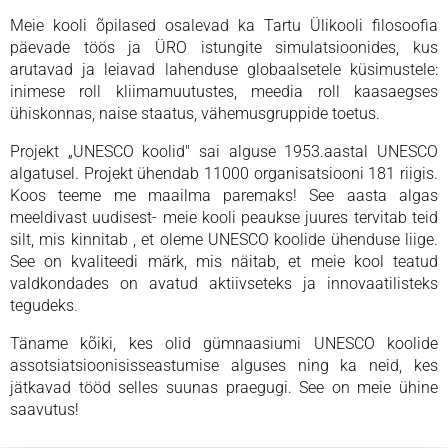
Meie kooli õpilased osalevad ka Tartu Ülikooli filosoofia
päevade töös ja ÜRO istungite simulatsioonides, kus
arutavad ja leiavad lahenduse globaalsetele küsimustele:
inimese roll kliimamuutustes, meedia roll kaasaegses
ühiskonnas, naise staatus, vähemusgruppide toetus.
Projekt „UNESCO koolid" sai alguse 1953.aastal UNESCO
algatusel. Projekt ühendab 11000 organisatsiooni 181 riigis.
Koos teeme me maailma paremaks! See aasta algas
meeldivast uudisest- meie kooli peaukse juures tervitab teid
silt, mis kinnitab , et oleme UNESCO koolide ühenduse liige.
See on kvaliteedi märk, mis näitab, et meie kool teatud
valdkondades on avatud aktiivseteks ja innovaatilisteks
tegudeks.
Täname kõiki, kes olid gümnaasiumi UNESCO koolide
assotsiatsioonisisseastumise alguses ning ka neid, kes
jätkavad tööd selles suunas praegugi. See on meie ühine
saavutus!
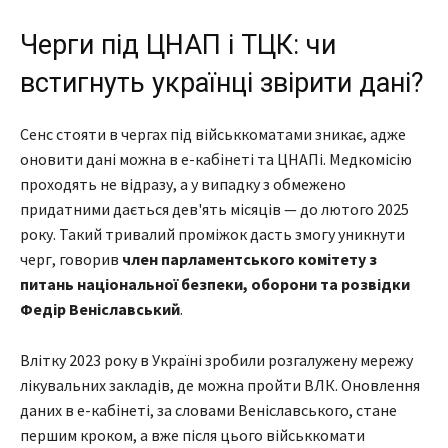
Черги під ЦНАП і ТЦК: чи
встигнуть українці звірити дані?
Сенс стояти в чергах під військкоматами зникає, адже
оновити дані можна в е-кабінеті та ЦНАПі. Медкомісію
проходять не відразу, а у випадку з обмежено
придатними дається дев'ять місяців — до лютого 2025
року. Такий тривалий проміжок дасть змогу уникнути
черг, говорив
член парламентського комітету з
питань національної безпеки, оборони та розвідки
Федір Веніславський
.
Влітку 2023 року в Україні зробили розгалужену мережу
лікувальних закладів, де можна пройти ВЛК. Оновлення
даних в е-кабінеті, за словами Веніславського, стане
першим кроком, а вже після цього військкомати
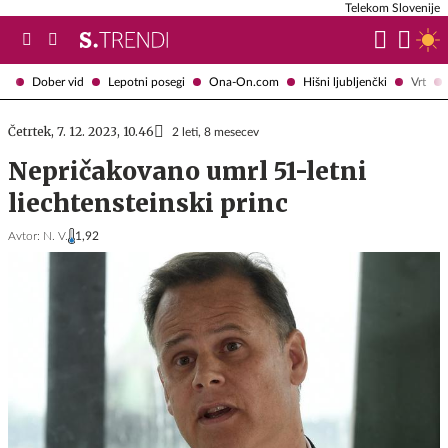
Telekom Slovenije
Dober vid
Lepotni posegi
Ona-On.com
Hišni ljubljenčki
Vrt
Četrtek, 7. 12. 2023, 10.46
2 leti, 8 mesecev
Nepričakovano umrl 51-letni
liechtensteinski princ
Avtor:
N. V.
1,92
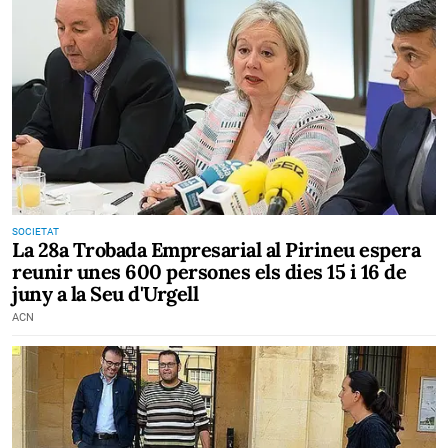
SOCIETAT
La 28a Trobada Empresarial al Pirineu espera
reunir unes 600 persones els dies 15 i 16 de
juny a la Seu d'Urgell
ACN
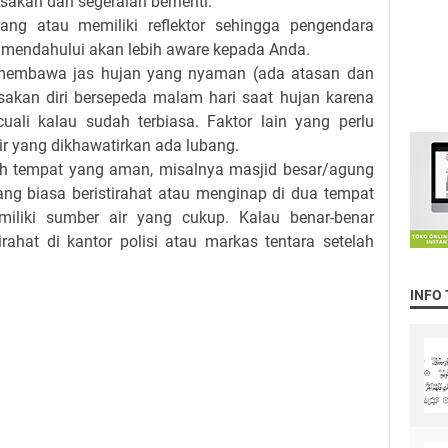
ksakan dan segeralah berhenti.
ang atau memiliki reflektor sehingga pengendara
 mendahului akan lebih aware kepada Anda.
a membawa jas hujan yang nyaman (ada atasan dan
kan diri bersepeda malam hari saat hujan karena
uali kalau sudah terbiasa. Faktor lain yang perlu
r yang dikhawatirkan ada lubang.
ihlah tempat yang aman, misalnya masjid besar/agung
ng biasa beristirahat atau menginap di dua tempat
miliki sumber air yang cukup. Kalau benar-benar
irahat di kantor polisi atau markas tentara setelah
INFO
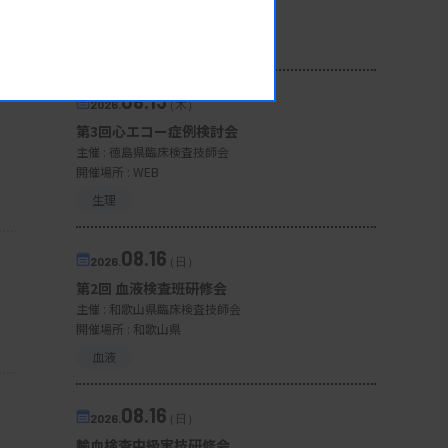
開催場所 : WEB
一般
08.13
2026.
（木）
第3回心エコー症例検討会
主催 :
徳島県臨床検査技師会
開催場所 : WEB
生理
08.16
2026.
（日）
第2回 血液検査班研修会
主催 :
和歌山県臨床検査技師会
開催場所 : 和歌山県
血液
08.16
2026.
（日）
輸血検査中級実技研修会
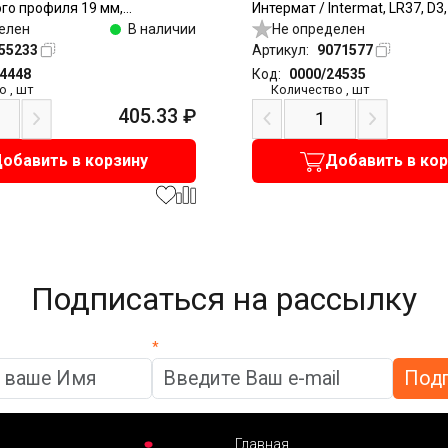
го профиля 19 мм,
Интермат / Intermat, LR37, D3
под саморезы, никель
елен
В наличии
прикручивание
Не определен
55233
Артикул:
9071577
24448
Код:
0000/24535
о
,
шт
Количество
,
шт
405.33
₽
обавить в корзину
Добавить в ко
Подписаться на рассылку
*
Главная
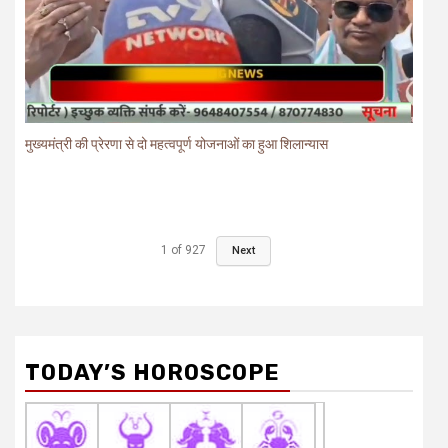
मुख्यमंत्री की प्रेरणा से दो महत्वपूर्ण योजनाओं का हुआ शिलान्यास
1
of
927
Next
TODAY’S HOROSCOPE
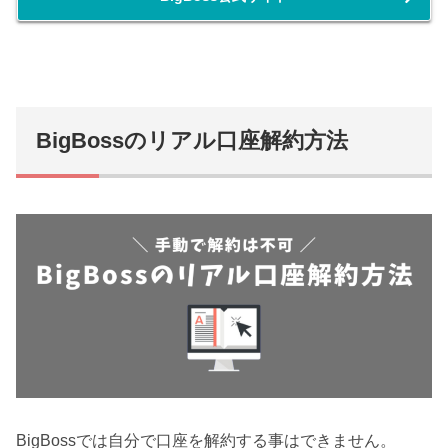
BigBossのリアル口座解約方法
BigBossでは自分で口座を解約する事はできません。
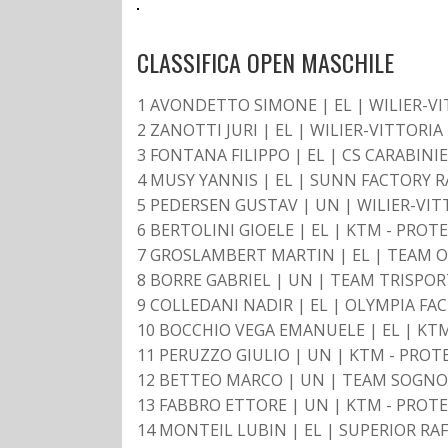
CLASSIFICA OPEN MASCHILE
1 AVONDETTO SIMONE | EL | WILIER-VI
2 ZANOTTI JURI | EL | WILIER-VITTORIA
3 FONTANA FILIPPO | EL | CS CARABINIE
4 MUSY YANNIS | EL | SUNN FACTORY RA
5 PEDERSEN GUSTAV | UN | WILIER-VIT
6 BERTOLINI GIOELE | EL | KTM - PROT
7 GROSLAMBERT MARTIN | EL | TEAM O
8 BORRE GABRIEL | UN | TEAM TRISPORT
9 COLLEDANI NADIR | EL | OLYMPIA FA
10 BOCCHIO VEGA EMANUELE | EL | KTM
11 PERUZZO GIULIO | UN | KTM - PROT
12 BETTEO MARCO | UN | TEAM SOGNO 
13 FABBRO ETTORE | UN | KTM - PROTE
14 MONTEIL LUBIN | EL | SUPERIOR RAF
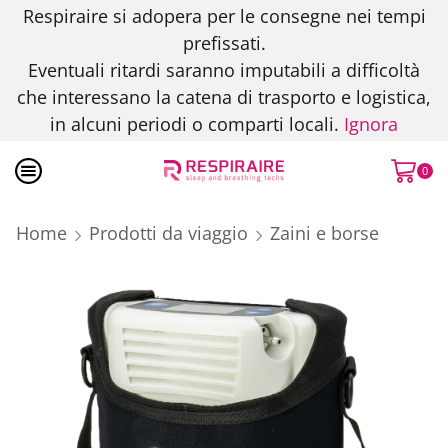
Respiraire si adopera per le consegne nei tempi
prefissati.
Eventuali ritardi saranno imputabili a difficoltà
che interessano la catena di trasporto e logistica,
in alcuni periodi o comparti locali.
Ignora
0
Home
Prodotti da viaggio
Zaini e borse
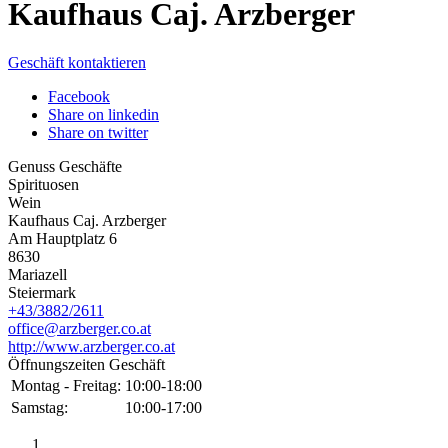
Kaufhaus Caj. Arzberger
Geschäft kontaktieren
Facebook
Share on linkedin
Share on twitter
Genuss Geschäfte
Spirituosen
Wein
Kaufhaus Caj. Arzberger
Am Hauptplatz 6
8630
Mariazell
Steiermark
+43/3882/2611
office@arzberger.co.at
http://www.arzberger.co.at
Öffnungszeiten Geschäft
Montag - Freitag:
10:00-18:00
Samstag:
10:00-17:00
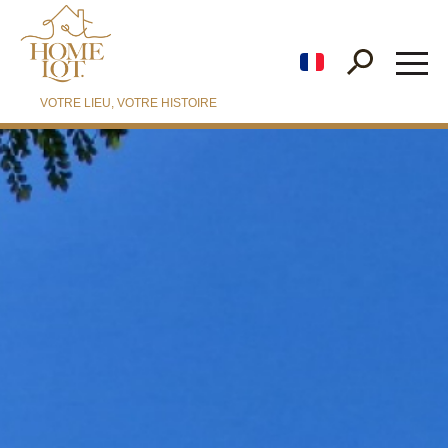
fr
VOTRE LIEU, VOTRE HISTOIRE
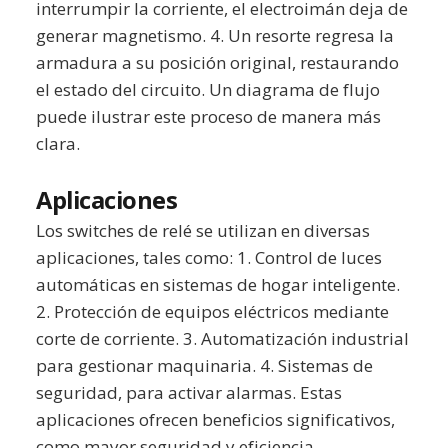
interrumpir la corriente, el electroimán deja de
generar magnetismo. 4. Un resorte regresa la
armadura a su posición original, restaurando
el estado del circuito. Un diagrama de flujo
puede ilustrar este proceso de manera más
clara.
Aplicaciones
Los switches de relé se utilizan en diversas
aplicaciones, tales como: 1. Control de luces
automáticas en sistemas de hogar inteligente.
2. Protección de equipos eléctricos mediante
corte de corriente. 3. Automatización industrial
para gestionar maquinaria. 4. Sistemas de
seguridad, para activar alarmas. Estas
aplicaciones ofrecen beneficios significativos,
como mayor seguridad y eficiencia.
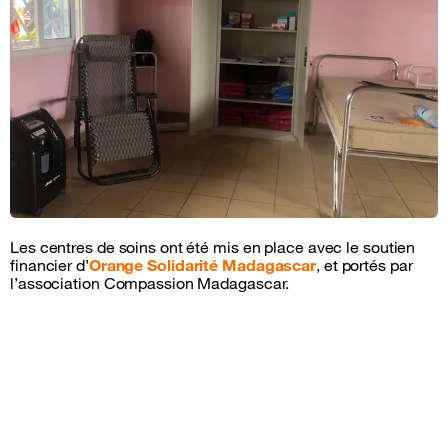
Les centres de soins ont été mis en place avec le soutien
financier d’
Orange Solidarité Madagascar
, et portés par
l’association Compassion Madagascar.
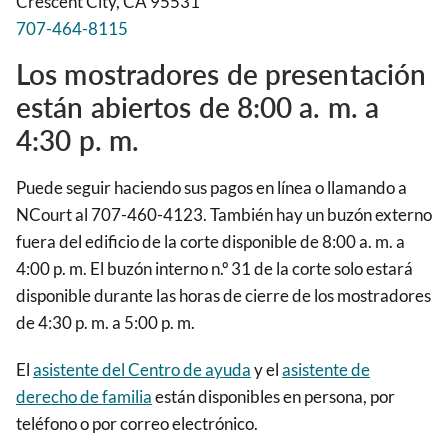
Crescent City, CA 95531
707-464-8115
Los mostradores de presentación
están abiertos de 8:00 a. m. a
4:30 p. m.
Puede seguir haciendo sus pagos en línea o llamando a
NCourt al 707-460-4123. También hay un buzón externo
fuera del edificio de la corte disponible de 8:00 a. m. a
4:00 p. m. El buzón interno n.º 31 de la corte solo estará
disponible durante las horas de cierre de los mostradores
de 4:30 p. m. a 5:00 p. m.
El
asistente del Centro de ayuda
y el
asistente de
derecho de familia
están disponibles en persona, por
teléfono o por correo electrónico.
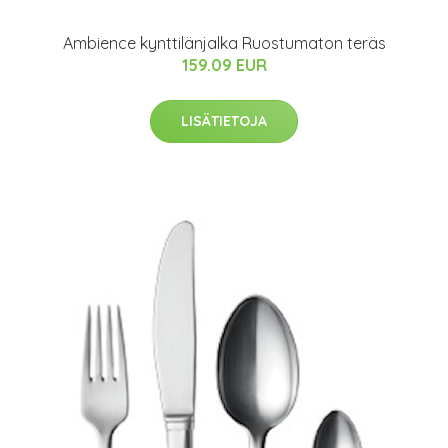
Ambience kynttilänjalka Ruostumaton teräs
159.09 EUR
LISÄTIETOJA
• • • • •
→ **Description of the task**
Make a word-for-word repeat of the material, skipping all pictures.

→ **Answer box**
Meie kooli õpilased osalevad ka Tartu Ülikooli filosoofia
päevade töös ja ÜRO istungite simulatsioonides, kus
arutavad ja leiavad lahenduse globaalsetele küsimustele:
inimese roll kliimamuutustes, meedia roll kaasaegses
ühiskonnas, naise staatus, vähemusgruppide toetus.
Projekt „UNESCO koolid" sai alguse 1953.aastal UNESCO
algatusel. Projekt ühendab 11000 organisatsiooni 181 riigis.
Koos teeme me maailma paremaks! See aasta algas
meeldivast uudisest- meie kooli peaukse juures tervitab teid
silt, mis kinnitab , et oleme UNESCO koolide ühenduse liige.
See on kvaliteedi märk, mis näitab, et meie kool teatud
valdkondades on avatud aktiivseteks ja innovaatilisteks
tegudeks.
Täname kõiki, kes olid gümnaasiumi UNESCO koolide
assotsiatsioonisisseastumise alguses ning ka neid, kes
jätkavad tööd selles suunas praegugi. See on meie ühine
saavutus!
Черги під ЦНАП і ТЦК: чи
встигнуть українці звірити дані?
Сенс стояти в чергах під військкоматами зникає, адже
оновити дані можна в е-кабінеті та ЦНАПі. Медкомісію
проходять не відразу, а у випадку з обмежено
придатними дається дев'ять місяців — до лютого 2025
року. Такий тривалий проміжок дасть змогу уникнути
черг, говорив
член парламентського комітету з
питань національної безпеки, оборони та розвідки
Федір Веніславський
.
Влітку 2023 року в Україні зробили розгалужену мережу
лікувальних закладів, де можна пройти ВЛК. Оновлення
даних в е-кабінеті, за словами Веніславського, стане
першим кроком, а вже після цього військкомати
Telekom Slovenije
Dober vid
Lepotni posegi
Ona-On.com
Hišni ljubljenčki
Vrt
Četrtek, 7. 12. 2023, 10.46
2 leti, 8 mesecev
Nepričakovano umrl 51-letni
liechtensteinski princ
Avtor:
N. V.
1,92
SOCIETAT
La 28a Trobada Empresarial al Pirineu espera
reunir unes 600 persones els dies 15 i 16 de
juny a la Seu d'Urgell
ACN
ksakan dan segeralah berhenti.
ang atau memiliki reflektor sehingga pengendara
 mendahului akan lebih aware kepada Anda.
a membawa jas hujan yang nyaman (ada atasan dan
kan diri bersepeda malam hari saat hujan karena
uali kalau sudah terbiasa. Faktor lain yang perlu
r yang dikhawatirkan ada lubang.
ihlah tempat yang aman, misalnya masjid besar/agung
ng biasa beristirahat atau menginap di dua tempat
miliki sumber air yang cukup. Kalau benar-benar
irahat di kantor polisi atau markas tentara setelah
INFO
開催場所 : WEB
一般
08.13
2026.
（木）
第3回心エコー症例検討会
主催 :
徳島県臨床検査技師会
開催場所 : WEB
生理
08.16
2026.
（日）
第2回 血液検査班研修会
主催 :
和歌山県臨床検査技師会
開催場所 : 和歌山県
血液
08.16
2026.
（日）
輸血検査中級実技研修会
го профиля 19 мм,
Интермат / Intermat, LR37, D3
под саморезы, никель
елен
В наличии
прикручивание
Не определен
55233
Артикул:
9071577
24448
Код:
0000/24535
о
,
шт
Количество
,
шт
405.33
₽
обавить в корзину
Добавить в ко
Подписаться на рассылку
*
Главная
मुख्यमंत्री की प्रेरणा से दो महत्वपूर्ण योजनाओं का हुआ शिलान्यास
1
of
927
Next
TODAY’S HOROSCOPE
BigBossのリアル口座解約方法
BigBossでは自分で口座を解約する事はできません。
CLASSIFICA OPEN MASCHILE
1 AVONDETTO SIMONE | EL | WILIER-VI
2 ZANOTTI JURI | EL | WILIER-VITTORIA
3 FONTANA FILIPPO | EL | CS CARABINIE
4 MUSY YANNIS | EL | SUNN FACTORY RA
5 PEDERSEN GUSTAV | UN | WILIER-VIT
6 BERTOLINI GIOELE | EL | KTM - PROT
7 GROSLAMBERT MARTIN | EL | TEAM O
8 BORRE GABRIEL | UN | TEAM TRISPORT
9 COLLEDANI NADIR | EL | OLYMPIA FA
10 BOCCHIO VEGA EMANUELE | EL | KTM
11 PERUZZO GIULIO | UN | KTM - PROT
12 BETTEO MARCO | UN | TEAM SOGNO 
13 FABBRO ETTORE | UN | KTM - PROTE
14 MONTEIL LUBIN | EL | SUPERIOR RAF
Respiraire si adopera per le consegne nei tempi
prefissati.
Eventuali ritardi saranno imputabili a difficoltà
che interessano la catena di trasporto e logistica,
in alcuni periodi o comparti locali.
Ignora
0
Home
Prodotti da viaggio
Zaini e borse
Kaufhaus Caj. Arzberger
Geschäft kontaktieren
Facebook
Share on linkedin
Share on twitter
Genuss Geschäfte
Spirituosen
Wein
Kaufhaus Caj. Arzberger
Am Hauptplatz 6
8630
Mariazell
Steiermark
+43/3882/2611
office@arzberger.co.at
http://www.arzberger.co.at
Öffnungszeiten Geschäft
Montag - Freitag:
10:00-18:00
Samstag:
10:00-17:00
fr
VOTRE LIEU, VOTRE HISTOIRE
interrumpir la corriente, el electroimán deja de
generar magnetismo. 4. Un resorte regresa la
armadura a su posición original, restaurando
el estado del circuito. Un diagrama de flujo
puede ilustrar este proceso de manera más
clara.
Aplicaciones
Los switches de relé se utilizan en diversas
aplicaciones, tales como: 1. Control de luces
automáticas en sistemas de hogar inteligente.
2. Protección de equipos eléctricos mediante
corte de corriente. 3. Automatización industrial
para gestionar maquinaria. 4. Sistemas de
seguridad, para activar alarmas. Estas
aplicaciones ofrecen beneficios significativos,
como mayor seguridad y eficiencia.
Les centres de soins ont été mis en place avec le soutien
financier d’
Orange Solidarité Madagascar
, et portés par
l’association Compassion Madagascar.
Crescent City, CA 95531
707-464-8115
Los mostradores de presentación
están abiertos de 8:00 a. m. a
4:30 p. m.
Puede seguir haciendo sus pagos en línea o llamando a
NCourt al 707-460-4123. También hay un buzón externo
fuera del edificio de la corte disponible de 8:00 a. m. a
4:00 p. m. El buzón interno n.º 31 de la corte solo estará
disponible durante las horas de cierre de los mostradores
de 4:30 p. m. a 5:00 p. m.
El
asistente del Centro de ayuda
y el
asistente de
derecho de familia
están disponibles en persona, por
teléfono o por correo electrónico.
Ambience kynttilänjalka Ruostumaton teräs
159.09 EUR
LISÄTIETOJA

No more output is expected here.